Seven to ten recipes generally gives my family enough food for 1-2 weeks worth of meals (sometimes even up to 3!), allowing us to minimize grocery shopping trips and gain more free time in our busy lives. Your family may be different depending on how many you have to feed and how much each person eats. You can always plan more or less recipes per trip, or double quantities in a recipe to make sure you have enough leftovers if desired.
Step 3: Organize your selected recipes by most perishable ingredients first and least perishable last, and then stick to that order when cooking them for the following weeks!
As you can see from the list above, most of our shopping trips revolve around fresh produce and the occasional pantry item we may have run out of. When you eat this much fresh produce and don’t want to keep running to the store to get more or replace an item that may have gone bad, you have to make sure you eat the more delicate items first while they are freshest and keep the heartier items for the end of the recipe cycle. We also keep our fridge quite cold in order to help items stay fresh longer.

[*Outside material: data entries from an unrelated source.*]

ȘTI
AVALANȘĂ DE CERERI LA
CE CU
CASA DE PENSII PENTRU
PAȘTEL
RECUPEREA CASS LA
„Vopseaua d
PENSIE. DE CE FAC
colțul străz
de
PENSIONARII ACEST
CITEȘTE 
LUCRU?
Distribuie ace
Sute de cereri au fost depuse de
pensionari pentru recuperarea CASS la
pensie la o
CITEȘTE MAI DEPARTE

Generally fish, leafy greens, zucchini and tomato recipes get used first. Avocado, carrots, potatoes, onions, peppers, celery and corn tend to be heartier and can be saved for later consumption. Meats I tend to freeze immediately once I get home and pull out what I need to thaw a few days before I use them. Recipes that call for mostly pantry items, such as frozen shrimp, bread, pasta, canned beans/tomatoes or pasta sauces can be used last. By using this method we very rarely throw away any spoiled or unused food. Recipe selection is also important to making this work, which you will get better with the more you use this system. Make sure you pick a variety of types of meals, with a variety in your needed ingredients (hearty vs. more delicate).
Each evening I will grab the next recipe to be used, scan the directions and see if there is anything that might require extra prep work or might need to come out of the freezer to thaw. If so, I will tackle it before heading to bed. If not, the recipe is sitting on my kitchen island when I get home so I can walk in the door and get cooking. Lunches the next day are generally leftovers of the night before. For breakfast during the week, my husband and son prefer cereal or toast with peanut butter and I have a bowl of quinoa with nuts and fruit which I will batch cook earlier in the week. And it’s as easy as that!

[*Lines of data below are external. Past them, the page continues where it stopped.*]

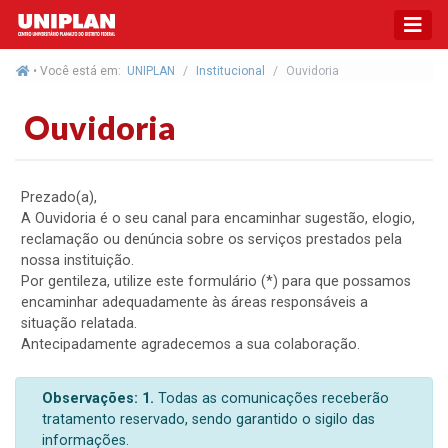
• Você está em:
UNIPLAN
Institucional
Ouvidoria
Ouvidoria
Prezado(a),
A Ouvidoria é o seu canal para encaminhar sugestão, elogio,
reclamação ou denúncia sobre os serviços prestados pela
nossa instituição.
Por gentileza, utilize este formulário (*) para que possamos
encaminhar adequadamente às áreas responsáveis a
situação relatada.
Antecipadamente agradecemos a sua colaboração.
Observações:
1.
Todas as comunicações receberão
tratamento reservado, sendo garantido o sigilo das
informações.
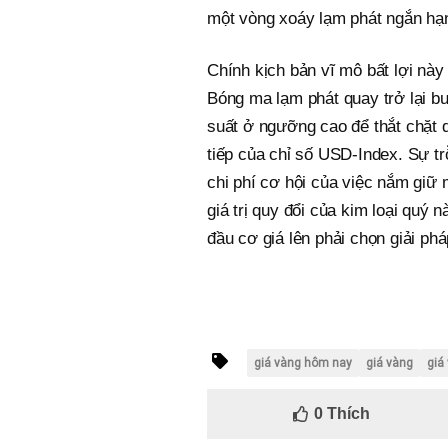
một vòng xoáy lạm phát ngắn hạ
Chính kịch bản vĩ mô bất lợi này
Bóng ma lạm phát quay trở lại bu
suất ở ngưỡng cao để thắt chặt d
tiếp của chỉ số USD-Index. Sự t
chi phí cơ hội của việc nắm giữ 
giá trị quy đổi của kim loại quý 
đầu cơ giá lên phải chọn giải pháp
giá vàng hôm nay
giá vàng
giá
0
Thích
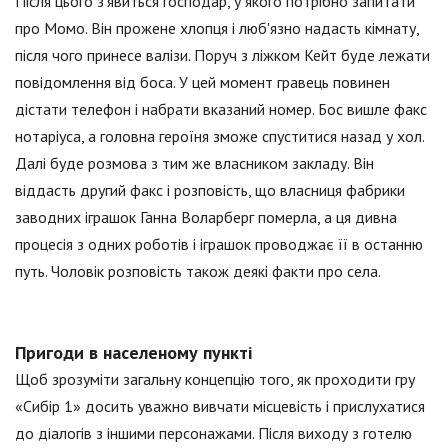
Після цього з'явиться господар, у якого потрібно запитати
про Момо. Він прожене хлопця і люб'язно надасть кімнату,
після чого принесе валізи. Поруч з ліжком Кейт буде лежати
повідомлення від боса. У цей момент гравець повинен
дістати телефон і набрати вказаний номер. Бос вишле факс
нотаріуса, а головна героїня зможе спуститися назад у хол.
Далі буде розмова з тим же власником закладу. Він
віддасть другий факс і розповість, що власниця фабрики
заводних іграшок Ганна Воларберг померла, а ця дивна
процесія з одних роботів і іграшок проводжає її в останню
путь. Чоловік розповість також деякі факти про села.
Пригоди в населеному пункті
Щоб зрозуміти загальну концепцію того, як проходити гру
«Сибір 1» досить уважно вивчати місцевість і прислухатися
до діалогів з іншими персонажами. Після виходу з готелю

I urge you to give this a try. It may take a couple of weeks or trips to the store to iron out how the system will work for you and your family, but it can save you so much in time, stressful last-minute decisions, and money on your grocery bill.

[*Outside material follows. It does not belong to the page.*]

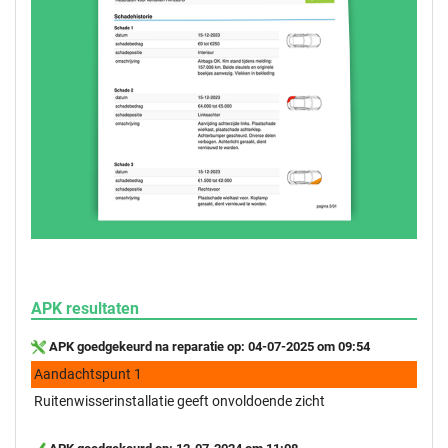
APK resultaten
APK goedgekeurd na reparatie op: 04-07-2025 om 09:54
Aandachtspunt 1
Ruitenwisserinstallatie geeft onvoldoende zicht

Set aside a place in your kitchen with a pad of paper and pen where you can start your shopping list. Make it accessible to everyone in the family to add items when needed. Start organizing your meal planning by using delicate produce first. Try it for one week and then another. You will be thrilled at how easy meal preparation can be when you don’t have to decide what to make the day of when you are already hungry and are left wondering if you have everything you need. It’s already done for you!